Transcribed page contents
--------------------------------------------------
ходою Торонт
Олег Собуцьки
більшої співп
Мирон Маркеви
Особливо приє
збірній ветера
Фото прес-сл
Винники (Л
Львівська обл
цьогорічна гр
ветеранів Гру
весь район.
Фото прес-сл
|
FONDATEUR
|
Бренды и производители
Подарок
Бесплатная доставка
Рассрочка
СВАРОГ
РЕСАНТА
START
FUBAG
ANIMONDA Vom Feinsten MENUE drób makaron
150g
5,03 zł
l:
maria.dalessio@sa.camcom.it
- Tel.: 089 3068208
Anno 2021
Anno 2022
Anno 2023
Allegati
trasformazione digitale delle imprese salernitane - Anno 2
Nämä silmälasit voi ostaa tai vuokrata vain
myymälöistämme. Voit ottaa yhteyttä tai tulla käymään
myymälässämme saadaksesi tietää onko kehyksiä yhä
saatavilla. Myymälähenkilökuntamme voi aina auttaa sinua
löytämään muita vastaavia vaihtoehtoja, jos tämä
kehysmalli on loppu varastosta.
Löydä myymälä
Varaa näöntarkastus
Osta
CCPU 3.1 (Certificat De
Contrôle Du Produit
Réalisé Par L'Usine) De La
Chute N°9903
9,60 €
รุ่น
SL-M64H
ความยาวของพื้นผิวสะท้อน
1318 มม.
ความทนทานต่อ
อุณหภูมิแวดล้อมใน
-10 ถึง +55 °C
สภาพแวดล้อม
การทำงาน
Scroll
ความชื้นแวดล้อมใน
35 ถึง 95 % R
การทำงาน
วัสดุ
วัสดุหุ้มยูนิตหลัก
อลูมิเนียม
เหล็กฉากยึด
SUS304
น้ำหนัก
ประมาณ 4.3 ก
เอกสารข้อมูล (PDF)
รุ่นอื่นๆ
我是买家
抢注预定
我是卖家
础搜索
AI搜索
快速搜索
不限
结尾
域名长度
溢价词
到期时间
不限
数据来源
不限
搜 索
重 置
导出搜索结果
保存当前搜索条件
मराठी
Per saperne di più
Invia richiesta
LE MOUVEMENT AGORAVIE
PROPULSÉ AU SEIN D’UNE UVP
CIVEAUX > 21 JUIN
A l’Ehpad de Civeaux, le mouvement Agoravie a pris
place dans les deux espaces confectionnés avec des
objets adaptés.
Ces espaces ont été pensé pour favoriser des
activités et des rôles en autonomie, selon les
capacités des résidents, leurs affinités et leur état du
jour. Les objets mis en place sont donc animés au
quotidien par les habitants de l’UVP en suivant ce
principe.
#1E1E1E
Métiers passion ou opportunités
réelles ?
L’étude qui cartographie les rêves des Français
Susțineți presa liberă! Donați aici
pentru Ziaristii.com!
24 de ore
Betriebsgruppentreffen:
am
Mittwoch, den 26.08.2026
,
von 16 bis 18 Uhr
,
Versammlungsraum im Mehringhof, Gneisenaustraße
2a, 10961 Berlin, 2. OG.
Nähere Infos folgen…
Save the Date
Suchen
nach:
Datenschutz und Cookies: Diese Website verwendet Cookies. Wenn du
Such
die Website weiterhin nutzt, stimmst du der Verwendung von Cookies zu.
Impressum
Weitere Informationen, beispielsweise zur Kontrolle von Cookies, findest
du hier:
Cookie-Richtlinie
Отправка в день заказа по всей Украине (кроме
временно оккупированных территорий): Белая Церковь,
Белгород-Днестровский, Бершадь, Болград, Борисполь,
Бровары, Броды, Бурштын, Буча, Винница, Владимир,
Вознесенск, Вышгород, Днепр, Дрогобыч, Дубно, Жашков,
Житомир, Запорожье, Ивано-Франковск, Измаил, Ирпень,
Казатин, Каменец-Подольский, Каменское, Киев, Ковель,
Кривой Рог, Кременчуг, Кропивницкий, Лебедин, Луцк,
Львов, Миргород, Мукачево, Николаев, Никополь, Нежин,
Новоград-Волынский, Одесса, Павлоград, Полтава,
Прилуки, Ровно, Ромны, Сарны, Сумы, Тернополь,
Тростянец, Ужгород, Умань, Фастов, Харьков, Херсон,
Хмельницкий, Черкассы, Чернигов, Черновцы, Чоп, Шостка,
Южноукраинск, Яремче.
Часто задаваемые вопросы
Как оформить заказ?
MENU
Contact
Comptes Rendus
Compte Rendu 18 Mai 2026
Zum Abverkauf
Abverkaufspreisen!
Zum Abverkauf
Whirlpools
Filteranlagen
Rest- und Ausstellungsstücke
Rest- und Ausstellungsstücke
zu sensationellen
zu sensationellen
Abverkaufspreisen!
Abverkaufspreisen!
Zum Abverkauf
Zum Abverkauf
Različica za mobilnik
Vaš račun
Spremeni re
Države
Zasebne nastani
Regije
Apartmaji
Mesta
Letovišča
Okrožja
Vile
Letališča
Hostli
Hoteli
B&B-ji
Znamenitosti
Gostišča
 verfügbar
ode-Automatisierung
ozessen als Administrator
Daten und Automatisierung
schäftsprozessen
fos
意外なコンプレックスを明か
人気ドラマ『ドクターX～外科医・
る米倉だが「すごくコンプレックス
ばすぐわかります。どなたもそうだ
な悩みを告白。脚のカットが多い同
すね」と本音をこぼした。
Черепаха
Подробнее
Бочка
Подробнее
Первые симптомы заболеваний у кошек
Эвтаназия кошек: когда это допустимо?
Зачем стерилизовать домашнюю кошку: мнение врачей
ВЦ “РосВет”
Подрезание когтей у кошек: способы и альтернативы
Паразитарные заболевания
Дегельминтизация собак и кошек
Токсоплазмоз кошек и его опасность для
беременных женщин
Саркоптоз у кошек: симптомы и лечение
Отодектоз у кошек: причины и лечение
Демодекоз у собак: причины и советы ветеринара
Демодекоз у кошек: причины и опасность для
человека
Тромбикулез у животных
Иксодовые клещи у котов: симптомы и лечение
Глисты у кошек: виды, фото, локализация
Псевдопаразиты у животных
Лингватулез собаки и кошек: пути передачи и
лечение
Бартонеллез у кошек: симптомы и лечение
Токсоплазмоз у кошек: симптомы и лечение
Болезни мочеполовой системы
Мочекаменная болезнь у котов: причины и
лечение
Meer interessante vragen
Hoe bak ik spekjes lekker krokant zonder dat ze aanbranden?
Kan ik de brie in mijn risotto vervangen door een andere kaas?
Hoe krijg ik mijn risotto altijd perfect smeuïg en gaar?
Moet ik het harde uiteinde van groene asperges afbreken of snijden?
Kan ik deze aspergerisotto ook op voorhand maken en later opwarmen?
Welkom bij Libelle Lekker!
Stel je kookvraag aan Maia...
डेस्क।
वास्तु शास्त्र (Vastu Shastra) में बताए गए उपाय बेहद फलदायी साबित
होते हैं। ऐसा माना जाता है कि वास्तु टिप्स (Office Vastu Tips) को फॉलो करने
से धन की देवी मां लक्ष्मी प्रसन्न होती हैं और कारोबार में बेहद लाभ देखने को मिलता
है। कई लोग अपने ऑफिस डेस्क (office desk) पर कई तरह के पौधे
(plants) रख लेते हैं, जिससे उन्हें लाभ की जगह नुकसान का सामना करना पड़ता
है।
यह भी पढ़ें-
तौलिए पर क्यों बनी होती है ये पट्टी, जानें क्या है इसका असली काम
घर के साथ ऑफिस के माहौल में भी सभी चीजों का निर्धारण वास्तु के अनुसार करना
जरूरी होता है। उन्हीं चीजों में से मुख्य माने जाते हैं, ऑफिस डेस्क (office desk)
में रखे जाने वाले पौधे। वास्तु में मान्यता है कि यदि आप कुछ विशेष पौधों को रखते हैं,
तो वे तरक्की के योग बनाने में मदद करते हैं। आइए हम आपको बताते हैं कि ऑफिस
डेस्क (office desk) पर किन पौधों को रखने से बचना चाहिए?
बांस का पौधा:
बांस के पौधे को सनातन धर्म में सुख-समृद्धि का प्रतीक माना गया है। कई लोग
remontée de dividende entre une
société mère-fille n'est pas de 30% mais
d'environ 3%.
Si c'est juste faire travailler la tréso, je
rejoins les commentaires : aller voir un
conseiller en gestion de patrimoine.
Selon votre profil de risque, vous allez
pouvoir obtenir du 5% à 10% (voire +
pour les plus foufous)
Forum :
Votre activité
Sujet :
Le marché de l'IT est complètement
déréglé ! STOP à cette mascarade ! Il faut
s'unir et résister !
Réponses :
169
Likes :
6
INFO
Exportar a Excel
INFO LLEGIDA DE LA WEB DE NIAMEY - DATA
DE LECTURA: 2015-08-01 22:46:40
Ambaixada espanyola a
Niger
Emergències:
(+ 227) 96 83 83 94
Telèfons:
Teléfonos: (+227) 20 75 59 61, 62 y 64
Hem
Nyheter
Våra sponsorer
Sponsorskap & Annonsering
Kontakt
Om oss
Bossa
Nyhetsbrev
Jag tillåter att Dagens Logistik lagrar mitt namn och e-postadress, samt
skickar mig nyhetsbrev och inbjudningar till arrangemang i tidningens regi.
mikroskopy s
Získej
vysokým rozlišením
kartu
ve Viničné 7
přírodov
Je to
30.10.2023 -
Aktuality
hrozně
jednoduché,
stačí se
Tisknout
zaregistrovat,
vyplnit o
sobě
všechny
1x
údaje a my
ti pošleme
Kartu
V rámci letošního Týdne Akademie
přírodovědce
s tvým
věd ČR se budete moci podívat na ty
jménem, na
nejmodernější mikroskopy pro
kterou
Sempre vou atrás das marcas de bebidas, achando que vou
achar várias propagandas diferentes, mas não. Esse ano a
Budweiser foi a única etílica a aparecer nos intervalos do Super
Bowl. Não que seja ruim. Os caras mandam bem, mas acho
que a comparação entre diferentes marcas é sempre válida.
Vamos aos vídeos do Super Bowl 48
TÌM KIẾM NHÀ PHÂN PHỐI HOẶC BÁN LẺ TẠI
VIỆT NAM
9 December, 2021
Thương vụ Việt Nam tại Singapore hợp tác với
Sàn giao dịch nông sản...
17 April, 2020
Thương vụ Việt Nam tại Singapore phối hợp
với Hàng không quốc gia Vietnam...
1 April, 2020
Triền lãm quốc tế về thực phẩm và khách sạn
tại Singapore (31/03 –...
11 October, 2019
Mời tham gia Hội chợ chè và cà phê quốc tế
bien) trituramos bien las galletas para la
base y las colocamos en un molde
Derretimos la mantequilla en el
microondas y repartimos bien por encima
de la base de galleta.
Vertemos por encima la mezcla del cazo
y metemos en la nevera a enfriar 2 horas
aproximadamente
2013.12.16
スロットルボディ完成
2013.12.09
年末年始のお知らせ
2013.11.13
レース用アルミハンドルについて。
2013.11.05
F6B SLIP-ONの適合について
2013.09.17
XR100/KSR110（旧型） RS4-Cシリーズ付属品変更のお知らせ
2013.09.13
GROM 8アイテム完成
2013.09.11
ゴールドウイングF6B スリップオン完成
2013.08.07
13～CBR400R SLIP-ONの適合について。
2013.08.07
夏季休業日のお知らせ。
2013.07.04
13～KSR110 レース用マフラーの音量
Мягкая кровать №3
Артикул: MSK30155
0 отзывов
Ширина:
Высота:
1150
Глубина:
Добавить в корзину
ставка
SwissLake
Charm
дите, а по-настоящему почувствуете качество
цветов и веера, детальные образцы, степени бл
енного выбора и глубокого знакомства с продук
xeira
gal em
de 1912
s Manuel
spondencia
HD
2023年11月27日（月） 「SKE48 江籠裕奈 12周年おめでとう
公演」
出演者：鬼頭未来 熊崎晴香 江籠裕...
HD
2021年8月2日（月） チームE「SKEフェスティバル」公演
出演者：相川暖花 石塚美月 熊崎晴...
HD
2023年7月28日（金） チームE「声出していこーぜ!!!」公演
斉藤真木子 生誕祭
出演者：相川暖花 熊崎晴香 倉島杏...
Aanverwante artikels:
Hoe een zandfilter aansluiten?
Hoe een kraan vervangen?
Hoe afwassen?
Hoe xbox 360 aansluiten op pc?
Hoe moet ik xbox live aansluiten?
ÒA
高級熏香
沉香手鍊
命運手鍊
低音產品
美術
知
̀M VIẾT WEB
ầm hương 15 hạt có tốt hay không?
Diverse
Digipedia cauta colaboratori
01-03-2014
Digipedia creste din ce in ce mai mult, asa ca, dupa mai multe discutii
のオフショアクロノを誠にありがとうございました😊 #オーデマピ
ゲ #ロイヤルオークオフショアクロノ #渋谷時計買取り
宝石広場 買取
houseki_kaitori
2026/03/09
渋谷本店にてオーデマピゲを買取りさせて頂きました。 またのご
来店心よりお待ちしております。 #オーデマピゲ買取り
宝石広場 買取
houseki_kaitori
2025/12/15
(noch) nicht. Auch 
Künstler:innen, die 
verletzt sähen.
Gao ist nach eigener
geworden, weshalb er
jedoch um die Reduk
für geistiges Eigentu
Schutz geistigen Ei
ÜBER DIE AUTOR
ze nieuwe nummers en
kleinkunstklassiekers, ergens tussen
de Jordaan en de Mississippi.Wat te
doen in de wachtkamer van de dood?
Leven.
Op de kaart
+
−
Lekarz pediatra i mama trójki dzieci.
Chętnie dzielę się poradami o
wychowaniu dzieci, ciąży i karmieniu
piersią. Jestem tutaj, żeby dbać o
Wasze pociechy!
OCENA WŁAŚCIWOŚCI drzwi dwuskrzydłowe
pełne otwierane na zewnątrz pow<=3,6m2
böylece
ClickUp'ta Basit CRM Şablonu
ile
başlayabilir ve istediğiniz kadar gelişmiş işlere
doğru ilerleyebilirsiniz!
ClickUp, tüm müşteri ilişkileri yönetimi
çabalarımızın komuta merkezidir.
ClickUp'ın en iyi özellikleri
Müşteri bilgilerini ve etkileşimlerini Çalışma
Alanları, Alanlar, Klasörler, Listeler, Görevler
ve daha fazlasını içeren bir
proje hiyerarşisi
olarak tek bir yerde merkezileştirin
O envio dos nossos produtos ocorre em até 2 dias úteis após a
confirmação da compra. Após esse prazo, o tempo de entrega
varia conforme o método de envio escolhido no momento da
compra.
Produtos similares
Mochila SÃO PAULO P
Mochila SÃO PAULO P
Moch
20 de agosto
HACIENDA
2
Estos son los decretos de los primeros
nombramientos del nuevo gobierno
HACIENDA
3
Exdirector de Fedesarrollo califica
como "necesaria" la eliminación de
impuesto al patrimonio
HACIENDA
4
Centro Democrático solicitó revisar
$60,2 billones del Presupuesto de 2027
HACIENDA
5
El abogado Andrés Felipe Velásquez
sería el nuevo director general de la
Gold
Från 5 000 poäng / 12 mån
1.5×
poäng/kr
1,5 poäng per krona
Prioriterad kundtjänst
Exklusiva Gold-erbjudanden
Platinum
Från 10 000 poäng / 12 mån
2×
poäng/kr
--------------------------------------------------
## Work instructions
Beginning at the line with "Эвтаназия кошек: когда это допустимо?" and stopping after the line with "Hoe bak ik spekjes", please write out every line of the data above exactly and nothing else.

## Output for this exercise
Эвтаназия кошек: когда это допустимо?
Зачем стерилизовать домашнюю кошку: мнение врачей
ВЦ “РосВет”
Подрезание когтей у кошек: способы и альтернативы
Паразитарные заболевания
Дегельминтизация собак и кошек
Токсоплазмоз кошек и его опасность для
беременных женщин
Саркоптоз у кошек: симптомы и лечение
Отодектоз у кошек: причины и лечение
Демодекоз у собак: причины и советы ветеринара
Демодекоз у кошек: причины и опасность для
человека
Тромбикулез у животных
Иксодовые клещи у котов: симптомы и лечение
Глисты у кошек: виды, фото, локализация
Псевдопаразиты у животных
Лингватулез собаки и кошек: пути передачи и
лечение
Бартонеллез у кошек: симптомы и лечение
Токсоплазмоз у кошек: симптомы и лечение
Болезни мочеполовой системы
Мочекаменная болезнь у котов: причины и
лечение
Meer interessante vragen
Hoe bak ik spekjes lekker krokant zonder dat ze aanbranden?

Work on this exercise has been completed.